A former Greek coastguard officer has described as “clearly illegal” the actions of colleagues who abandoned nine migrants at sea in one of 15 alleged pushbacks from Greek islands or territorial waters that reportedly killed dozens of people.

In an interview with the BBC, Dimitris Baltakos, the Greek coastguard’s former head of special operations, refused to speculate about footage the broadcaster showed him, after earlier denying the coastguard would ever be told to do anything illegal.

But during a break he was recorded by a BBC camera telling someone out of shot in Greek: “It’s very clear, isn’t it. It’s not nuclear physics. I don’t know why they did it in broad daylight … It’s obviously illegal. It’s an international crime.”

The footage he described, shot by the Austrian activist Fayad Mulla and first published on the website of the New York Times, showed 12 people, including women and babies, being led down a Greek jetty on to a coastguard boat, then later abandoned to drift on a raft.

The group were rescued by the Turkish coastguard but the incident is one of more than a dozen between 2020 and 2023 analysed by the BBC that it said had resulted in a total of 43 deaths.

Activists have long accused the Greek government of forced returns – pushing asylum seekers out of Greek territorial waters back towards Turkey, or taking them out to sea again after they have reached Greek islands – which is illegal under international law.

The government has consistently denied doing so.
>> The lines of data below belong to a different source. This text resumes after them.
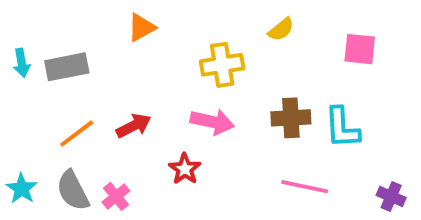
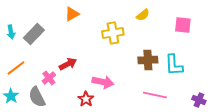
gray rectangle: (67, 67) -> (34, 34), turned -35
pink arrow: (212, 122) -> (103, 82), moved
orange line: (77, 134) -> (16, 68), moved
red star: (185, 169) -> (86, 99), moved
pink cross: (116, 196) -> (49, 78), moved

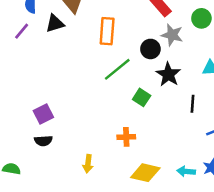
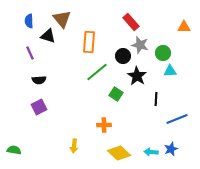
green circle: (201, 18) -> (163, 53), moved
black triangle: (55, 23) -> (48, 36), turned 35
purple line: (22, 31) -> (30, 53), moved, turned -64
black semicircle: (43, 141) -> (39, 80), moved
yellow diamond: (145, 173) -> (119, 153), turned 30

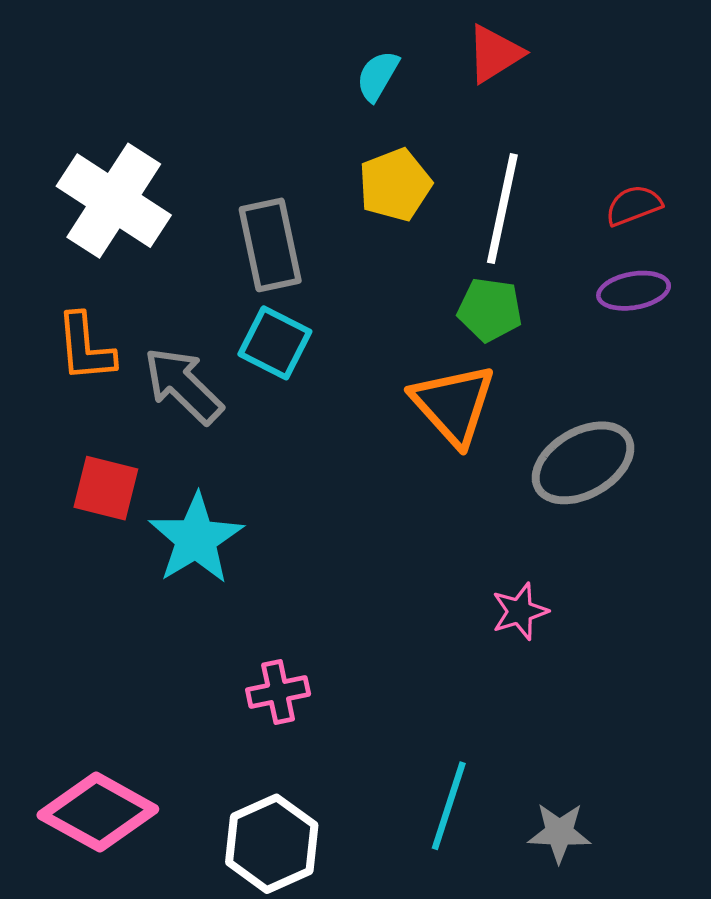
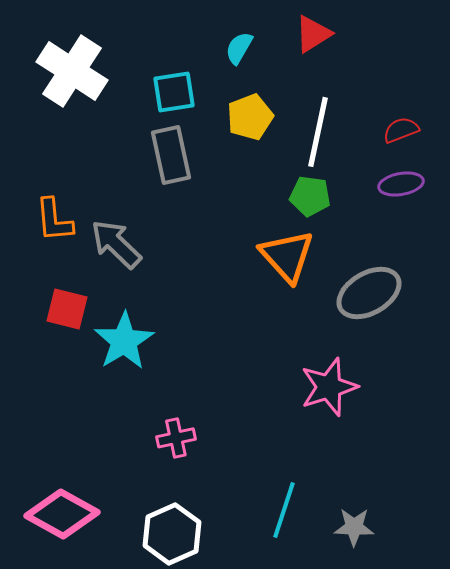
white cross: (114, 201) -> (72, 71), moved
cyan square: (275, 343) -> (174, 92), moved, turned -36
pink star: (520, 611) -> (329, 387), size x1.6

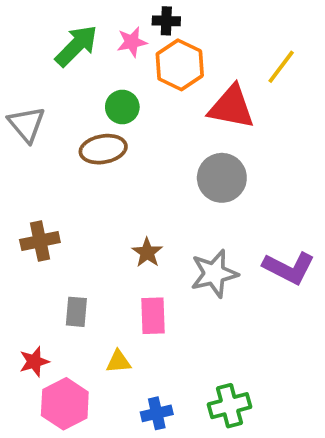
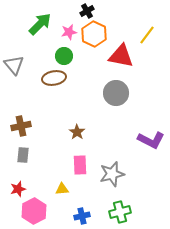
black cross: (166, 21) -> (87, 11), turned -32
pink star: (132, 42) -> (69, 32), moved
gray star: (214, 274) -> (112, 174), moved
gray rectangle: (76, 312) -> (23, 155), moved

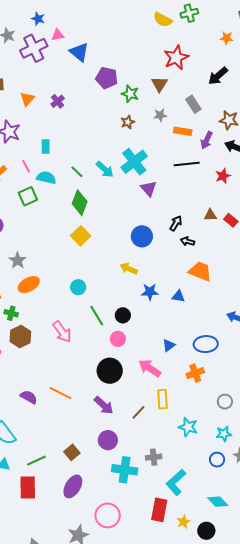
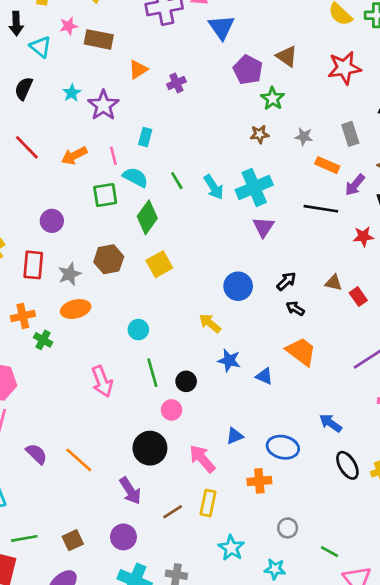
brown triangle: (159, 84) -> (287, 56), moved, turned -42
green diamond: (80, 203) -> (147, 217), moved
brown hexagon: (20, 337) -> (109, 259), moved

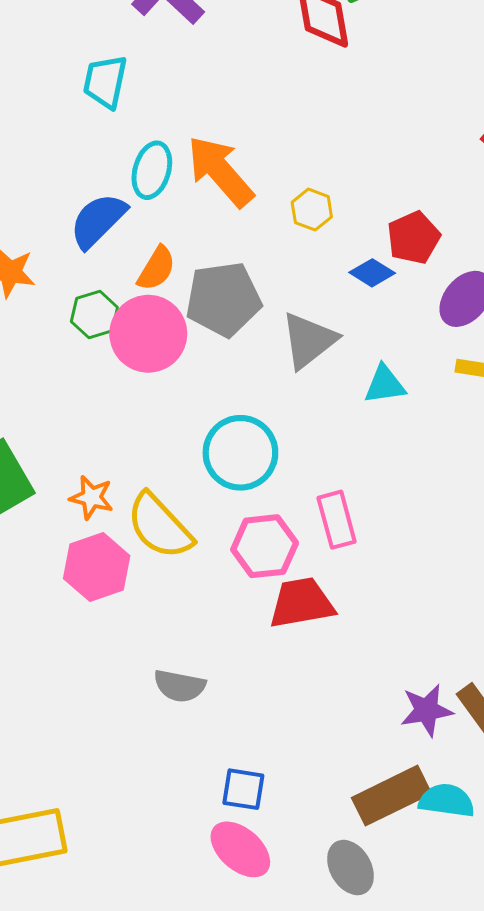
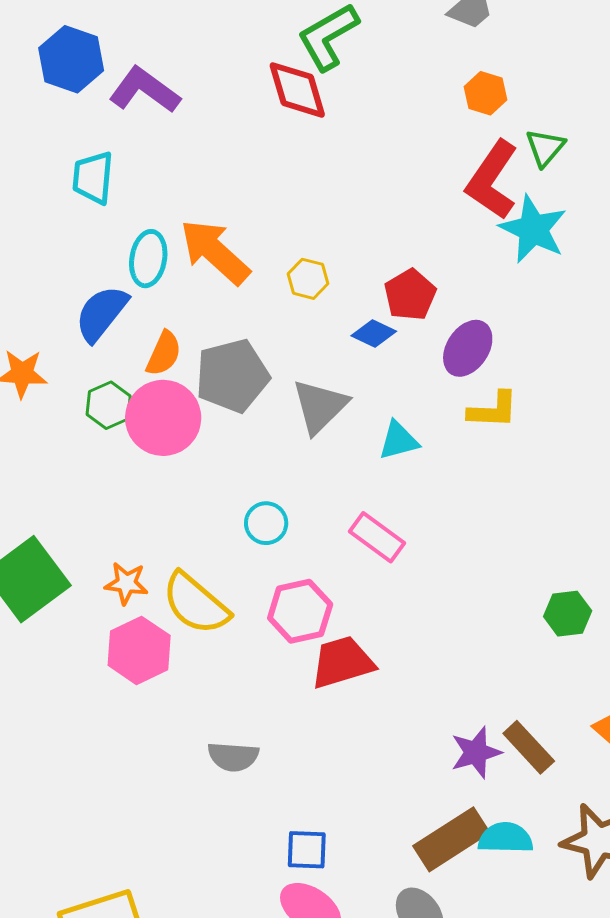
cyan circle: (240, 453) -> (266, 523), size x0.6
pink rectangle: (337, 520) -> (377, 537), moved, turned -32

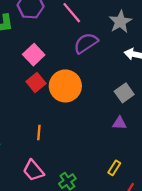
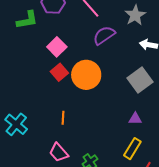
gray square: (124, 93) -> (140, 80), size x1.4
purple triangle: (119, 123) -> (135, 119), moved
yellow rectangle: (114, 168) -> (132, 149), size x1.5

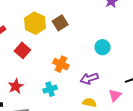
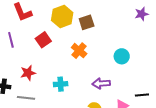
orange cross: (61, 64) -> (79, 51), moved

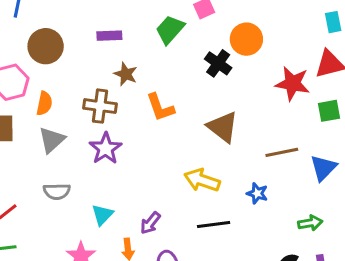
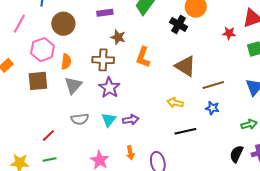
red star: (293, 83) -> (229, 33), size x0.6
orange L-shape: (160, 107) -> (143, 57), turned 45
brown line: (282, 152) -> (213, 85), moved
yellow arrow: (202, 180) -> (175, 103), size x0.7
cyan triangle: (102, 215) -> (109, 120), moved
purple arrow: (150, 223) -> (131, 120), moved, turned -133

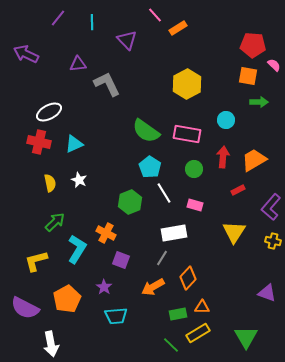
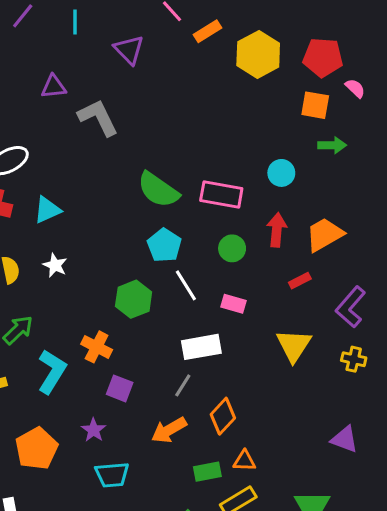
yellow hexagon: (187, 84) -> (258, 54), moved

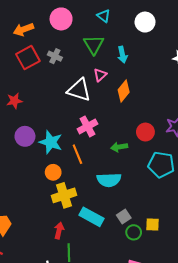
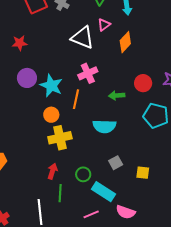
orange line: (77, 154) -> (76, 99), turned 30
cyan rectangle: (91, 217) -> (104, 192), moved
green circle: (134, 232) -> (83, 174), moved

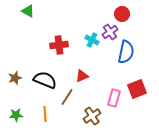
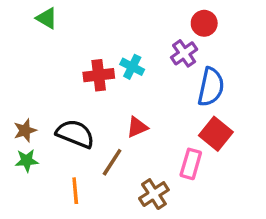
cyan cross: (92, 40) -> (132, 67), moved
red square: (137, 89) -> (216, 134), moved, turned -30
green star: (16, 115) -> (27, 161), moved

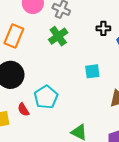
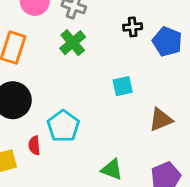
red semicircle: (23, 110) -> (34, 145), turned 32

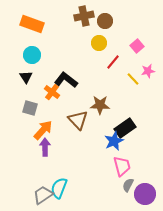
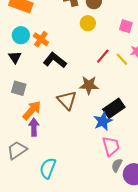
pink square: (137, 46) -> (126, 26), turned -32
red line: (113, 62) -> (103, 56), moved
orange cross: (52, 92) -> (41, 39), moved
gray trapezoid: (43, 195) -> (17, 150), moved

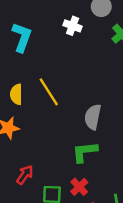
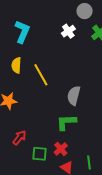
white cross: (73, 26) -> (68, 31), moved, turned 32
yellow semicircle: (16, 94) -> (16, 65), moved

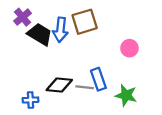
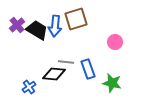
purple cross: (22, 17) -> (17, 25), moved
gray line: (85, 87) -> (66, 62), moved
blue cross: (31, 100) -> (29, 87), turned -32

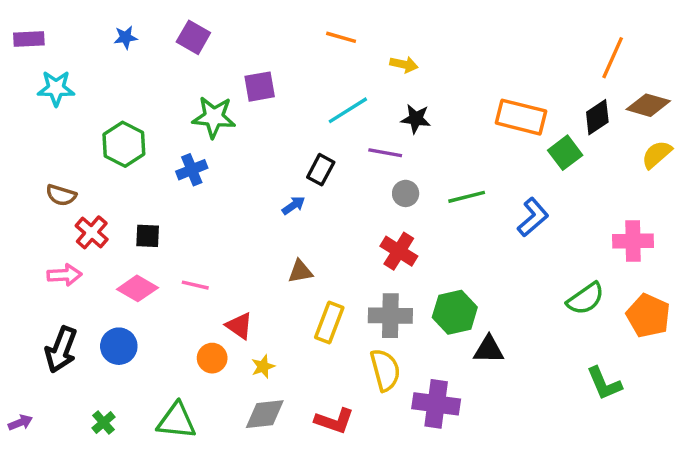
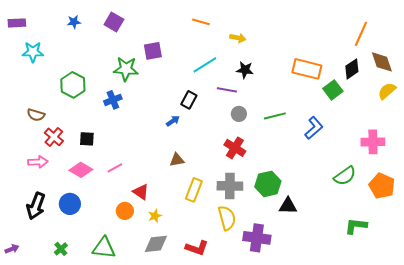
brown diamond: (648, 105) -> (382, 62), turned 55
pink line: (195, 285) -> (115, 168), turned -42
green L-shape: (604, 384) -> (356, 226), turned 120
On Monday a spokesman, Pavlos Marinakis, said: “We monitor every publication, every investigation, but I repeat: what has been reported is in no way proven.”

The Greek coastguard told the BBC, whose investigation was carried out with the migrant support organisation Consolidated Rescue Group, that it strongly rejected all accusations of illegal activity.

The coastguard said its staff worked “tirelessly with the utmost professionalism, a strong sense of responsibility and respect for human life and fundamental rights”, adding that it had rescued 250,834 people in 6,161 incidents at sea from 2015 to 2024.

The BBC said that in four cases it had been able to corroborate its initial secondary source accounts by speaking directly with witnesses. In five incidents, migrants said they were thrown into the sea by Greek authorities.

In four of those cases, they said they had landed on Greek islands but were caught and taken back out to sea before they could reach the special registration centres where, under Greek law, all migrants seeking asylum are entitled to record their claims.

In several incidents, migrants said they had been put on inflatable rafts or dinghies without motors that then deflated, or even seemed to have been punctured. One Cameroonian man said he was “hunted” after landing on Samos in September 2021, in an incident previously investigated by the Guardian, Lighthouse Reports, Mediapart and Der Spiegel though interviews with witnesses and analysis of classified documents, satellite imagery and social media accounts.

“The police came from behind,” the Cameroonian man said. “There were two policemen dressed in black, and three others in civilian clothes. They were masked, you could only see their eyes.” Along with two others, he was put on a Greek coastguard boat.

Two were thrown directly into the water, the man said, including an Ivorian man who said: “Save me, I don’t want to die … and then eventually only his hand was above water, and his body was below. Slowly his hand slipped under.”

The EU said on Monday it was aware of the “terrible allegations”. “Greek authorities, as in all EU member states, must fully respect obligations under the asylum and international law,” a European commission spokesman told journalists in Brussels.

  • The investigation forms the basis for a BBC2 documentary, Dead Calm: Killing in the Med?